— Source data —
--------------------------------------------------
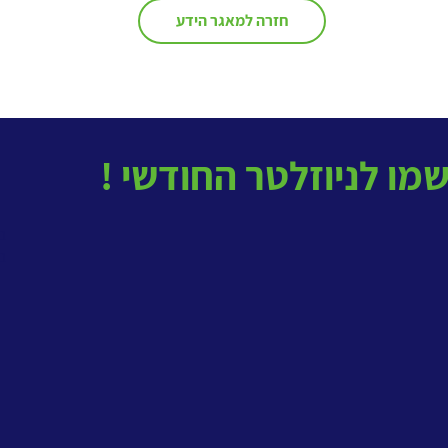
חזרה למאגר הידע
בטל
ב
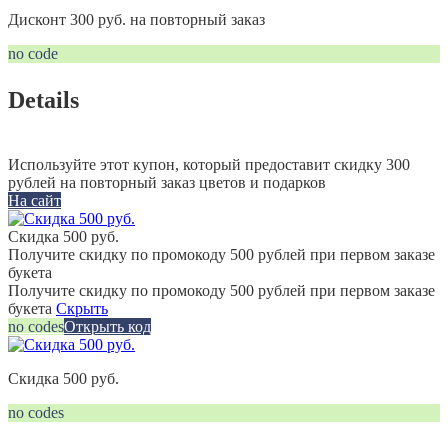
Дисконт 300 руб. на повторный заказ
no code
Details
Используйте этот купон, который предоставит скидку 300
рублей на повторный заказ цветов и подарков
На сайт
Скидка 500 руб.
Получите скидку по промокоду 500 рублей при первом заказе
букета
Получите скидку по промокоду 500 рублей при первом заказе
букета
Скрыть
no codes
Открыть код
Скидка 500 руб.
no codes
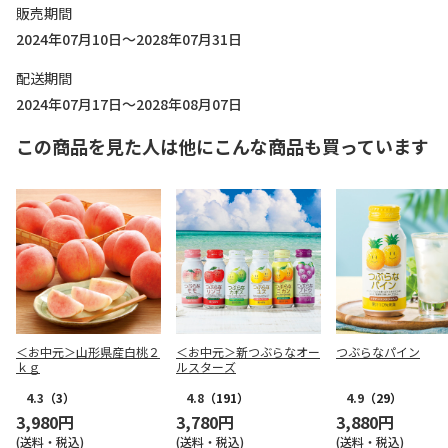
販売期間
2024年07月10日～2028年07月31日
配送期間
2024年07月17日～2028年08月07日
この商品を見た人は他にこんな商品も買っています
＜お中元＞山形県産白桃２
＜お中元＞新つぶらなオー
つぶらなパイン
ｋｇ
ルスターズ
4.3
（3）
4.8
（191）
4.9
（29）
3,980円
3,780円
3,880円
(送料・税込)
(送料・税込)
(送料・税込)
--------------------------------------------------
— What to produce —
Check each line of the listing for "повторный", and copy the ones that hold it.

— Task output —
Дисконт 300 руб. на повторный заказ
рублей на повторный заказ цветов и подарков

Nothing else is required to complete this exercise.